Your response is a verbatim copy of the listing, stripped of its images.
Top of Data
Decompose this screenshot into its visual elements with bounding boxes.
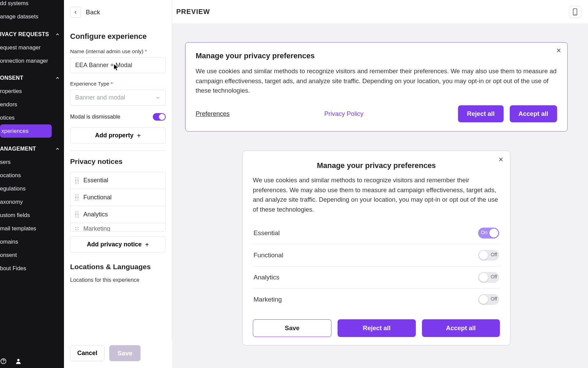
help-icon[interactable] — [0, 358, 7, 365]
modal-accept-button[interactable]: Accept all — [422, 319, 500, 337]
close-icon — [498, 157, 504, 162]
chevron-up-icon — [55, 76, 60, 80]
sidebar-item-experiences[interactable]: xperiences — [0, 124, 52, 138]
notice-item-analytics[interactable]: ∷∷ Analytics — [70, 206, 165, 223]
sidebar-item-about-fides[interactable]: bout Fides — [0, 262, 64, 275]
locations-label: Locations for this experience — [70, 277, 166, 283]
sidebar-item-email-templates[interactable]: mail templates — [0, 222, 64, 235]
notice-item-essential[interactable]: ∷∷ Essential — [70, 172, 165, 189]
modal-body: We use cookies and similar methods to re… — [253, 175, 500, 215]
preview-modal: Manage your privacy preferences We use c… — [242, 151, 510, 346]
drag-handle-icon[interactable]: ∷∷ — [75, 195, 78, 201]
type-label: Experience Type* — [70, 81, 166, 87]
sidebar-item-locations[interactable]: ocations — [0, 169, 64, 182]
dismissable-toggle[interactable] — [153, 113, 166, 121]
name-label: Name (internal admin use only)* — [70, 48, 166, 55]
preview-banner: Manage your privacy preferences We use c… — [185, 42, 568, 132]
sidebar-section-label: IVACY REQUESTS — [0, 31, 49, 37]
banner-reject-button[interactable]: Reject all — [458, 105, 503, 122]
banner-body: We use cookies and similar methods to re… — [196, 66, 557, 96]
locations-section-title: Locations & Languages — [70, 263, 166, 271]
modal-category-toggle-analytics[interactable]: Off — [478, 272, 499, 283]
sidebar-bottom — [0, 358, 22, 365]
sidebar-item-domains[interactable]: omains — [0, 235, 64, 248]
save-button[interactable]: Save — [109, 345, 141, 361]
cancel-button[interactable]: Cancel — [70, 345, 104, 361]
mobile-icon — [572, 8, 578, 16]
modal-actions: Save Reject all Accept all — [253, 319, 500, 337]
sidebar: dd systems anage datasets IVACY REQUESTS… — [0, 0, 64, 368]
sidebar-item-request-manager[interactable]: equest manager — [0, 41, 64, 54]
sidebar-item-taxonomy[interactable]: axonomy — [0, 195, 64, 209]
banner-accept-button[interactable]: Accept all — [510, 105, 557, 122]
modal-category-row: Marketing Off — [253, 289, 500, 310]
drag-handle-icon[interactable]: ∷∷ — [75, 178, 78, 184]
sidebar-item-consent[interactable]: onsent — [0, 248, 64, 262]
back-label: Back — [86, 9, 100, 16]
config-panel: Back Configure experience Name (internal… — [64, 0, 172, 368]
preview-area: PREVIEW Manage your privacy preferences … — [172, 0, 588, 368]
toggle-state-label: Off — [491, 252, 497, 257]
modal-category-list: Essential On Functional Off Analytics — [253, 222, 500, 310]
add-property-button[interactable]: Add property+ — [70, 127, 166, 143]
sidebar-item-notices[interactable]: otices — [0, 111, 64, 124]
notice-item-label: Essential — [83, 177, 108, 184]
type-select[interactable]: Banner and modal — [70, 90, 166, 106]
sidebar-item-custom-fields[interactable]: ustom fields — [0, 209, 64, 222]
sidebar-item-properties[interactable]: roperties — [0, 85, 64, 98]
preview-canvas: Manage your privacy preferences We use c… — [172, 24, 588, 356]
modal-reject-button[interactable]: Reject all — [338, 319, 415, 337]
svg-point-2 — [17, 359, 20, 361]
banner-policy-link[interactable]: Privacy Policy — [324, 110, 363, 118]
config-footer: Cancel Save — [64, 340, 172, 368]
banner-close-button[interactable] — [555, 47, 562, 54]
sidebar-item-users[interactable]: sers — [0, 155, 64, 169]
modal-save-button[interactable]: Save — [253, 319, 331, 337]
sidebar-item-add-systems[interactable]: dd systems — [0, 0, 64, 10]
divider — [70, 150, 166, 151]
sidebar-item-regulations[interactable]: egulations — [0, 182, 64, 195]
back-button[interactable] — [70, 7, 81, 18]
sidebar-item-vendors[interactable]: endors — [0, 98, 64, 111]
notice-item-functional[interactable]: ∷∷ Functional — [70, 189, 165, 206]
modal-category-row: Essential On — [253, 222, 500, 244]
modal-category-label: Marketing — [254, 296, 282, 303]
chevron-down-icon — [155, 95, 161, 101]
modal-category-toggle-marketing[interactable]: Off — [478, 294, 499, 305]
name-input[interactable] — [70, 57, 166, 73]
dismissable-label: Modal is dismissable — [70, 114, 120, 120]
sidebar-section-privacy-requests[interactable]: IVACY REQUESTS — [0, 28, 64, 41]
sidebar-item-manage-datasets[interactable]: anage datasets — [0, 10, 64, 23]
toggle-state-label: Off — [491, 296, 497, 302]
user-icon[interactable] — [15, 358, 22, 365]
modal-category-row: Analytics Off — [253, 266, 500, 289]
banner-actions: Preferences Privacy Policy Reject all Ac… — [196, 105, 557, 122]
add-notice-button[interactable]: Add privacy notice+ — [70, 236, 166, 252]
banner-preferences-link[interactable]: Preferences — [196, 110, 230, 118]
plus-icon: + — [145, 241, 149, 248]
type-select-value: Banner and modal — [75, 94, 125, 101]
name-field: Name (internal admin use only)* — [70, 48, 166, 73]
modal-close-button[interactable] — [497, 156, 505, 163]
svg-point-1 — [3, 362, 4, 363]
notices-section-title: Privacy notices — [70, 157, 166, 166]
device-mobile-button[interactable] — [569, 6, 581, 18]
dismissable-toggle-row: Modal is dismissable — [70, 113, 166, 121]
sidebar-section-consent[interactable]: ONSENT — [0, 72, 64, 85]
notice-item-label: Functional — [83, 194, 112, 201]
preview-title: PREVIEW — [176, 8, 210, 16]
config-body: Configure experience Name (internal admi… — [64, 22, 172, 287]
drag-handle-icon[interactable]: ∷∷ — [75, 212, 78, 218]
toggle-state-label: On — [481, 230, 487, 235]
sidebar-item-connection-manager[interactable]: onnection manager — [0, 54, 64, 67]
notice-item-marketing[interactable]: ∷ Marketing — [70, 223, 165, 231]
drag-handle-icon[interactable]: ∷ — [75, 227, 78, 230]
notice-list: ∷∷ Essential ∷∷ Functional ∷∷ Analytics … — [70, 172, 166, 232]
chevron-up-icon — [55, 32, 60, 37]
sidebar-section-management[interactable]: ANAGEMENT — [0, 142, 64, 155]
sidebar-section-label: ANAGEMENT — [0, 146, 36, 152]
modal-category-toggle-functional[interactable]: Off — [478, 250, 499, 261]
config-title: Configure experience — [70, 32, 166, 41]
modal-category-toggle-essential[interactable]: On — [478, 228, 499, 239]
notice-item-label: Analytics — [83, 211, 108, 218]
Bottom of Data
> [Solution for this problem]
Decompose this screenshot into its visual elements with bounding boxes.
help-icon[interactable] — [0, 358, 7, 365]
modal-accept-button[interactable]: Accept all — [422, 319, 500, 337]
close-icon — [498, 157, 504, 162]
chevron-up-icon — [55, 76, 60, 80]
sidebar-item-experiences[interactable]: xperiences — [0, 124, 52, 138]
notice-item-analytics[interactable]: ∷∷ Analytics — [70, 206, 165, 223]
sidebar-item-about-fides[interactable]: bout Fides — [0, 262, 64, 275]
locations-label: Locations for this experience — [70, 277, 166, 283]
sidebar-item-email-templates[interactable]: mail templates — [0, 222, 64, 235]
notice-item-essential[interactable]: ∷∷ Essential — [70, 172, 165, 189]
modal-body: We use cookies and similar methods to re… — [253, 175, 500, 215]
preview-modal: Manage your privacy preferences We use c… — [242, 151, 510, 346]
drag-handle-icon[interactable]: ∷∷ — [75, 195, 78, 201]
type-label: Experience Type* — [70, 81, 166, 87]
sidebar-item-locations[interactable]: ocations — [0, 169, 64, 182]
dismissable-toggle[interactable] — [153, 113, 166, 121]
name-label: Name (internal admin use only)* — [70, 48, 166, 55]
preview-banner: Manage your privacy preferences We use c… — [185, 42, 568, 132]
sidebar-section-label: IVACY REQUESTS — [0, 31, 49, 37]
banner-reject-button[interactable]: Reject all — [458, 105, 503, 122]
banner-body: We use cookies and similar methods to re… — [196, 66, 557, 96]
locations-section-title: Locations & Languages — [70, 263, 166, 271]
modal-category-toggle-analytics[interactable]: Off — [478, 272, 499, 283]
sidebar-bottom — [0, 358, 22, 365]
sidebar-item-domains[interactable]: omains — [0, 235, 64, 248]
save-button[interactable]: Save — [109, 345, 141, 361]
cancel-button[interactable]: Cancel — [70, 345, 104, 361]
mobile-icon — [572, 8, 578, 16]
modal-actions: Save Reject all Accept all — [253, 319, 500, 337]
sidebar: dd systems anage datasets IVACY REQUESTS… — [0, 0, 64, 368]
sidebar-item-request-manager[interactable]: equest manager — [0, 41, 64, 54]
sidebar-item-taxonomy[interactable]: axonomy — [0, 195, 64, 209]
banner-accept-button[interactable]: Accept all — [510, 105, 557, 122]
modal-category-row: Marketing Off — [253, 289, 500, 310]
drag-handle-icon[interactable]: ∷∷ — [75, 178, 78, 184]
sidebar-item-consent[interactable]: onsent — [0, 248, 64, 262]
back-label: Back — [86, 9, 100, 16]
config-panel: Back Configure experience Name (internal… — [64, 0, 172, 368]
preview-area: PREVIEW Manage your privacy preferences … — [172, 0, 588, 368]
toggle-state-label: Off — [491, 252, 497, 257]
modal-category-list: Essential On Functional Off Analytics — [253, 222, 500, 310]
add-property-button[interactable]: Add property+ — [70, 127, 166, 143]
sidebar-item-notices[interactable]: otices — [0, 111, 64, 124]
notice-item-label: Essential — [83, 177, 108, 184]
type-select[interactable]: Banner and modal — [70, 90, 166, 106]
sidebar-item-custom-fields[interactable]: ustom fields — [0, 209, 64, 222]
sidebar-item-properties[interactable]: roperties — [0, 85, 64, 98]
preview-canvas: Manage your privacy preferences We use c… — [172, 24, 588, 356]
modal-reject-button[interactable]: Reject all — [338, 319, 415, 337]
svg-point-2 — [17, 359, 20, 361]
banner-policy-link[interactable]: Privacy Policy — [324, 110, 363, 118]
config-footer: Cancel Save — [64, 340, 172, 368]
banner-close-button[interactable] — [555, 47, 562, 54]
sidebar-item-users[interactable]: sers — [0, 155, 64, 169]
modal-save-button[interactable]: Save — [253, 319, 331, 337]
sidebar-item-add-systems[interactable]: dd systems — [0, 0, 64, 10]
divider — [70, 150, 166, 151]
sidebar-item-regulations[interactable]: egulations — [0, 182, 64, 195]
back-button[interactable] — [70, 7, 81, 18]
sidebar-item-vendors[interactable]: endors — [0, 98, 64, 111]
notice-item-functional[interactable]: ∷∷ Functional — [70, 189, 165, 206]
modal-category-row: Essential On — [253, 222, 500, 244]
modal-category-label: Marketing — [254, 296, 282, 303]
chevron-down-icon — [155, 95, 161, 101]
modal-category-toggle-marketing[interactable]: Off — [478, 294, 499, 305]
name-input[interactable] — [70, 57, 166, 73]
dismissable-label: Modal is dismissable — [70, 114, 120, 120]
sidebar-section-privacy-requests[interactable]: IVACY REQUESTS — [0, 28, 64, 41]
sidebar-item-manage-datasets[interactable]: anage datasets — [0, 10, 64, 23]
toggle-state-label: Off — [491, 296, 497, 302]
user-icon[interactable] — [15, 358, 22, 365]
modal-category-row: Analytics Off — [253, 266, 500, 289]
banner-actions: Preferences Privacy Policy Reject all Ac… — [196, 105, 557, 122]
add-notice-button[interactable]: Add privacy notice+ — [70, 236, 166, 252]
banner-preferences-link[interactable]: Preferences — [196, 110, 230, 118]
plus-icon: + — [145, 241, 149, 248]
type-select-value: Banner and modal — [75, 94, 125, 101]
name-field: Name (internal admin use only)* — [70, 48, 166, 73]
modal-close-button[interactable] — [497, 156, 505, 163]
svg-point-1 — [3, 362, 4, 363]
notices-section-title: Privacy notices — [70, 157, 166, 166]
device-mobile-button[interactable] — [569, 6, 581, 18]
dismissable-toggle-row: Modal is dismissable — [70, 113, 166, 121]
sidebar-section-consent[interactable]: ONSENT — [0, 72, 64, 85]
notice-item-label: Functional — [83, 194, 112, 201]
preview-title: PREVIEW — [176, 8, 210, 16]
config-body: Configure experience Name (internal admi… — [64, 22, 172, 287]
drag-handle-icon[interactable]: ∷∷ — [75, 212, 78, 218]
toggle-state-label: On — [481, 230, 487, 235]
sidebar-item-connection-manager[interactable]: onnection manager — [0, 54, 64, 67]
notice-item-marketing[interactable]: ∷ Marketing — [70, 223, 165, 231]
drag-handle-icon[interactable]: ∷ — [75, 227, 78, 230]
notice-list: ∷∷ Essential ∷∷ Functional ∷∷ Analytics … — [70, 172, 166, 232]
chevron-up-icon — [55, 32, 60, 37]
sidebar-section-management[interactable]: ANAGEMENT — [0, 142, 64, 155]
sidebar-section-label: ANAGEMENT — [0, 146, 36, 152]
modal-category-toggle-functional[interactable]: Off — [478, 250, 499, 261]
config-title: Configure experience — [70, 32, 166, 41]
modal-category-toggle-essential[interactable]: On — [478, 228, 499, 239]
notice-item-label: Analytics — [83, 211, 108, 218]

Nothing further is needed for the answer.